Thursday, December 18, 2008

Shameless Media Fawning (continued)

lThe Washington Post steals a march on the rest of the sycophantic media with a fawning profie of the 27 year old man with the job of heading up the Obama Speechwriting Team. Some glimpses into the world of executive speechwriting remind me why I hated that job so much. Favreau seems to have it pretty easy, as his own talent, his knack for knowing Obama's mind, and Obama's own discipline seem to make for a smooth cadence between them.

Got a story for you. I was at one point in my life, the speechwriter for the Chief of Naval Operations. I spent virtually every day of the first eight months I was in the job thinking I was going to get fired...I just wasn't giving my boss what he wanted.

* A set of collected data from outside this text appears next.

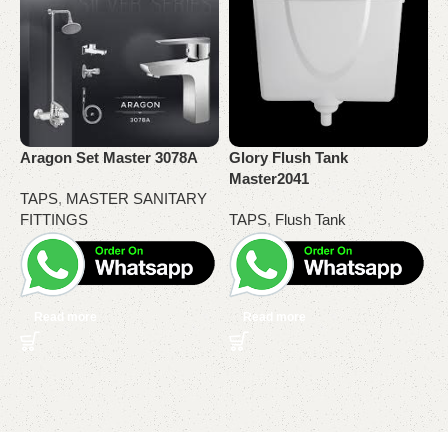
O
R
Aragon Set Master 3078A
Glory Flush Tank
T
Master2041
TAPS
,
MASTER SANITARY
FITTINGS
TAPS
,
Flush Tank
Read more
Read more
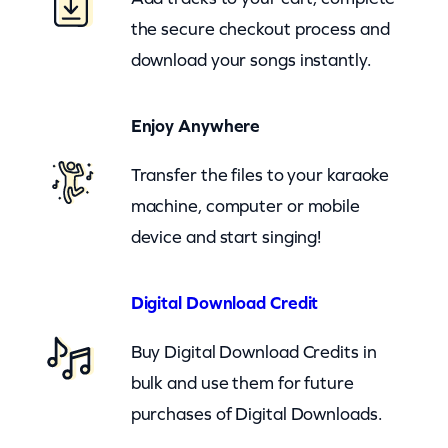
e
the secure checkout process and
(
download your songs instantly.
c
k
Enjoy Anywhere
)
q
Transfer the files to your karaoke
u
machine, computer or mobile
a
device and start singing!
n
t
Digital Download Credit
i
Buy Digital Download Credits in
t
bulk and use them for future
y
purchases of Digital Downloads.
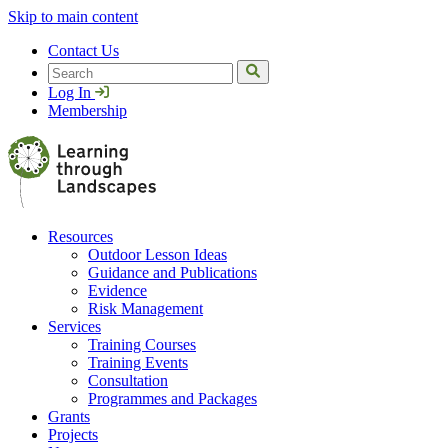
Skip to main content
Contact Us
Search
Log In
Membership
Resources
Outdoor Lesson Ideas
Guidance and Publications
Evidence
Risk Management
Services
Training Courses
Training Events
Consultation
Programmes and Packages
Grants
Projects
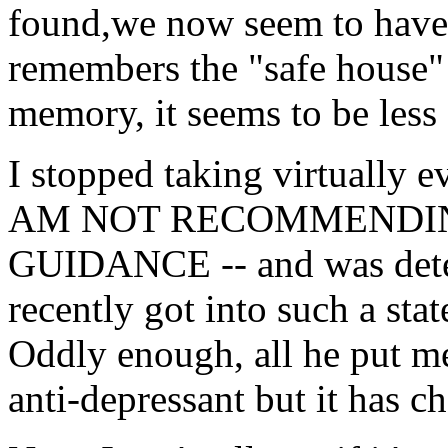
found,we now seem to hav
remembers the "safe house" 
memory, it seems to be less 
I stopped taking virtually 
AM NOT RECOMMENDI
GUIDANCE -- and was determ
recently got into such a st
Oddly enough, all he put m
anti-depressant but it has c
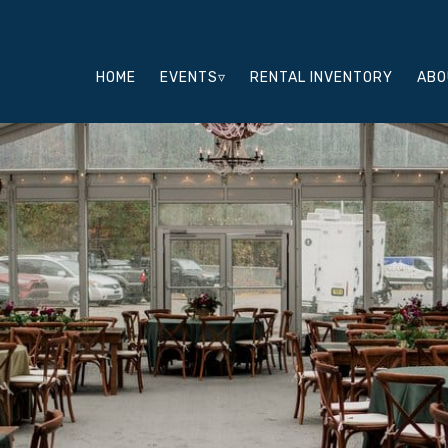
HOME
EVENTS▿
RENTAL INVENTORY
ABO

I'd go off and write a beautiful, lyric speech on whatever it was he was to talk about, and he's trash it and do his own stuff from his head.

Two things changed that. The first was the realization that I wasn't there to write lyrical, memorable speeches. I was there to write speeches that he felt comfortable giving. The second was one day when we were working on a speech for the next day (he never looked at anything I'd written until the end of the day before it was to be given...usually late in the day...). I could see he was getting frustrated, that I hadn't hit the mark (again). He blurted out "Crimedog (what he called me), you're just not listening to what I'm saying". At this point, I figured I was on my way out anyway, so I'd go down with an empty magazine. "CNO, my listening skills are not the problem here. My mind-reading skills clearly need work." He looked at me and asked what I meant. "Sir, where exactly would it have been that I heard you express your opinion on (blank)?" He answered, "well, I said it just the other day in (blank meeting)". "Sir, that's a meeting I'm excluded from. In fact, most of what you say that is of interest takes place in meetings from which I am excluded." He looked at me and said, "You're right, and that changes today." He told the EA to make sure that I'm invited to important meetings, and for the rest of my time, I got to be a fly on the wall in some really incredible meetings and my speechwriting improved. I didn't abuse the privilege, I just went when I thought there would be interesting dialogue.

2 comments:

  1. Good story (yours). And admit it-doesn't having the life of that Obama speechwriter sound even mildly attractive to you?